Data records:

☆ ☆ ☆ ☆

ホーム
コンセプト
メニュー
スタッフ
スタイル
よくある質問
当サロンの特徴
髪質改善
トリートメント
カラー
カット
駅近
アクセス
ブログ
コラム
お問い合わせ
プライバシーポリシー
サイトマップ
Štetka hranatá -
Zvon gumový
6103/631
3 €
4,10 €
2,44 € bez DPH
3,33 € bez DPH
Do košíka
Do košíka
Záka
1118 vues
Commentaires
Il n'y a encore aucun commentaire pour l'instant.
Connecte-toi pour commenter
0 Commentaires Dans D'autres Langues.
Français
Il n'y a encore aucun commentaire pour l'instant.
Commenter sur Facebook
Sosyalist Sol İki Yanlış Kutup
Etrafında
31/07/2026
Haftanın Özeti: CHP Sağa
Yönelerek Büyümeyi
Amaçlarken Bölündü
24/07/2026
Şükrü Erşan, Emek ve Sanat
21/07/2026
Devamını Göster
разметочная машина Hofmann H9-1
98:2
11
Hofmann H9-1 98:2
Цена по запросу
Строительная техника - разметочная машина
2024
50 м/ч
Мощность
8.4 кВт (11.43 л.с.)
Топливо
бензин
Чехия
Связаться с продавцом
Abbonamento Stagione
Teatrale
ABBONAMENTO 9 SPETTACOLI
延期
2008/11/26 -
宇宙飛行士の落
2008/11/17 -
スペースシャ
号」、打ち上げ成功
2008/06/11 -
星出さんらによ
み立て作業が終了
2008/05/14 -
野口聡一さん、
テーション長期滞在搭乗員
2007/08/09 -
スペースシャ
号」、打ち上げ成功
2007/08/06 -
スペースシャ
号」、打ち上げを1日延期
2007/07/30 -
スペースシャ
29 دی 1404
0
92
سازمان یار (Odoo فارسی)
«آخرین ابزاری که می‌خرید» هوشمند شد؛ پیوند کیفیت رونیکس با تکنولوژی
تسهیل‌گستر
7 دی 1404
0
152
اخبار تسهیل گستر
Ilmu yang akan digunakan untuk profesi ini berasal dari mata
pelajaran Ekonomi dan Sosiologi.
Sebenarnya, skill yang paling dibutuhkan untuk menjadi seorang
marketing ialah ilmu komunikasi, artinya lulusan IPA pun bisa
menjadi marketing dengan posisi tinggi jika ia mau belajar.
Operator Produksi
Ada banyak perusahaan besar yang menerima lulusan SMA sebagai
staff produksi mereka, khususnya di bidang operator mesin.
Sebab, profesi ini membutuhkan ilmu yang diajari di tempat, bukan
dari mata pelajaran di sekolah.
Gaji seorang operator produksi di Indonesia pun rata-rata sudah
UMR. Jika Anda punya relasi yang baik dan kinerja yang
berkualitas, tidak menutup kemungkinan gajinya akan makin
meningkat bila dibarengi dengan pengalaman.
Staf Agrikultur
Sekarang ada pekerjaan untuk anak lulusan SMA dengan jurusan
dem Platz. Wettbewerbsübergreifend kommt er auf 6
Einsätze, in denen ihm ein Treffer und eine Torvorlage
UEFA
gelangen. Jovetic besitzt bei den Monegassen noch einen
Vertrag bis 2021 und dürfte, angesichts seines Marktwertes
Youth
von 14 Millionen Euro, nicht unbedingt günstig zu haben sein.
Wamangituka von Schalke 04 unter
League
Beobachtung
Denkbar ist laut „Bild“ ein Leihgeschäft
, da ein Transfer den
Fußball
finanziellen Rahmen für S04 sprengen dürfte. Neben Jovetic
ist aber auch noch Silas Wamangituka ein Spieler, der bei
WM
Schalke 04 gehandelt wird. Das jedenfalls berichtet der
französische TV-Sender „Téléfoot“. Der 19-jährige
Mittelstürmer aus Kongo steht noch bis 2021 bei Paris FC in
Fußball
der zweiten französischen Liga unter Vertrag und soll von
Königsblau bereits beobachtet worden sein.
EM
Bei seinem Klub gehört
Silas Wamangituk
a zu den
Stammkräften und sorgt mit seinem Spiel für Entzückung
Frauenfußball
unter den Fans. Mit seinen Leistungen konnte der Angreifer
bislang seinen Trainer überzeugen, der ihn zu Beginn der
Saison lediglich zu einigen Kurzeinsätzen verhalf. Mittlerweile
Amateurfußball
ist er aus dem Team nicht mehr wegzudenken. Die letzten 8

☆ ☆ ☆ ☆

Work instructions: Search the records for the string "untuk" and return every line in which it occurs.

Result:
Ilmu yang akan digunakan untuk profesi ini berasal dari mata
Sebenarnya, skill yang paling dibutuhkan untuk menjadi seorang
Sekarang ada pekerjaan untuk anak lulusan SMA dengan jurusan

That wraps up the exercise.